Finally having internet access here again (I'm on an island at a Cloud
Computing Summerschool with little to no WiFi...)
I agree with everything that has been said so far. RowSimilarityJob's
design is heavily biased towards genericity (supporting arbitrary
user-defined similarity measures) and therefore the performance is
dependent on the shape of the input and intelligent sampling/pruning.
However you are completely right that there is much room for improvement
as there are some possibilities to use combiners as already proposed
here. I think that the similarity measures would have to be divided into
three "classes" and RowSimilarityJob needs a specialized implementation
for each of these. I have already planned to invest a little time into
that recently, maybe I'll find time to go at that in the next weeks.
Class 1 would be count based similarity measures like
Tanimoto-coefficient or LLR that can be easily combined by summing the
partial counts.
Class 2 would be measures that only need the cooccurrences between the
vectors like Pearson-Correlation or Euclidean distance or Cosine if the
vectors are normalized, it should be possible to find intelligent (yet a
bit hacky) ways to combine their intermediate data.
Class 3 would be measures that are possibly user-supplied and need the
"weight" of the input vectors as well as all the cooccurrences.

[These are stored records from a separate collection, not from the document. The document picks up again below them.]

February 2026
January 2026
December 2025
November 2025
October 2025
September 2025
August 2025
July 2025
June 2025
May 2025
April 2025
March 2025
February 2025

I think we definitely need to have a combiner included in
RowSimilarityJob (I tried that some time ago but dropped it as it didn't
help my particular usecase) to increase its performance but we should
not sacrifice giving the users the possibility to create their own
similarity measures, foursquare explicitly spoke high of the possibility
of customisation: "On top of this we layered a package called Mahout,
which was relatively easy to modify in order to compute custom
similarity scores."
RowSimilarityJob is based on papers dealing with document similarity but
is currently mostly/only used for neighbourhood based collaborative
filtering where input matrices are much more sparse usually. I'd propose
that in addition to adding combiners we should create an additional
wrapping job for comparing documents around RowSimilarityJob in the same
way as ItemSimilarityJob wraps it for CF. The DocumentSimilarityJob
could also provide text-specific sampling/pruning strategies like
removing terms with high DF e.g. Actually RowSimilarityJob should not be
used on it's own by people not aware of its "pitfalls"

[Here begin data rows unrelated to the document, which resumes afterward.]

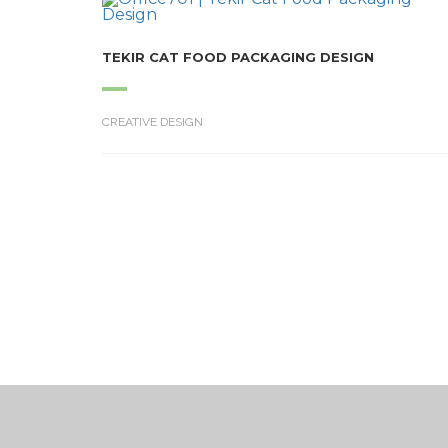
TEKIR CAT FOOD PACKAGING DESIGN
CREATIVE DESIGN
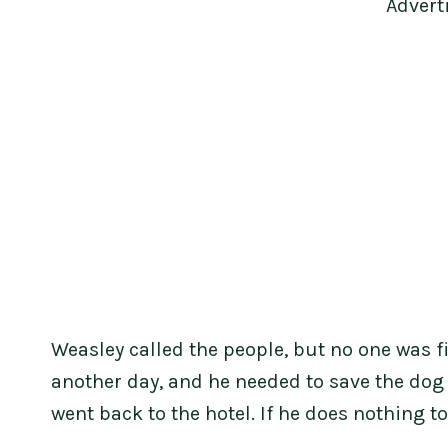
Advert
Weasley called the people, but no one was f
another day, and he needed to save the dog 
went back to the hotel. If he does nothing to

I also remember that we once had someone on the list that used
RowSimilarityJob for precomputing the similarities between millions of
documents. Unfortunately I couldn't find the conversation yet. IIRC he
successfully applied a very aggressive sampling strategy.
--sebastian
On 19.07.2011 02:19, Grant Ingersoll wrote:
On Jul 18, 2011, at 6:09 PM, Sean Owen wrote:
Right! but how do you do that if you only saved co-occurrence counts?

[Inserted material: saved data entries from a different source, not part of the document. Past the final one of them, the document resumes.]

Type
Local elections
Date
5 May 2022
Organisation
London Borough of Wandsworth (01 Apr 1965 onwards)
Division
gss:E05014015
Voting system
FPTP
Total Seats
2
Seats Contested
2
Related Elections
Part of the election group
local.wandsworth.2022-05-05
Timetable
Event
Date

You can surely pull a very similarly-shaped trick to calculate the
cosine measure; that's exactly what this paper is doing in fact. But
it's a different computation.
Right now the job saves *all* the info it might need to calculate any
of these things later. And that's heavy.
Yes. That is the thing I am questioning. Do we need to do that? I'm arguing
that doing so makes for an algorithm that doesn't scale, even if it is correct.
On Mon, Jul 18, 2011 at 11:06 PM, Jake Mannix<[email protected]> wrote:
On Mon, Jul 18, 2011 at 2:53 PM, Sean Owen<[email protected]> wrote:
How do you implement, for instance, the cosine similarity with this output?
That's the intent behind preserving this info, which is surely a lot
to preserve.
Sorry to jump in the middle of this, but cosine is not too hard to use nice
combiners, as it can be done by first normalizing the rows and then
doing my ubiquitous "outer product of columns" trick on the resultant
corpus (this latter job uses combiners easily because the mappers do all
multiplications, and all reducers are simply sums, and thus are commutative
and associative).
Not sure about the other fancy similarities.
--------------------------
Grant Ingersoll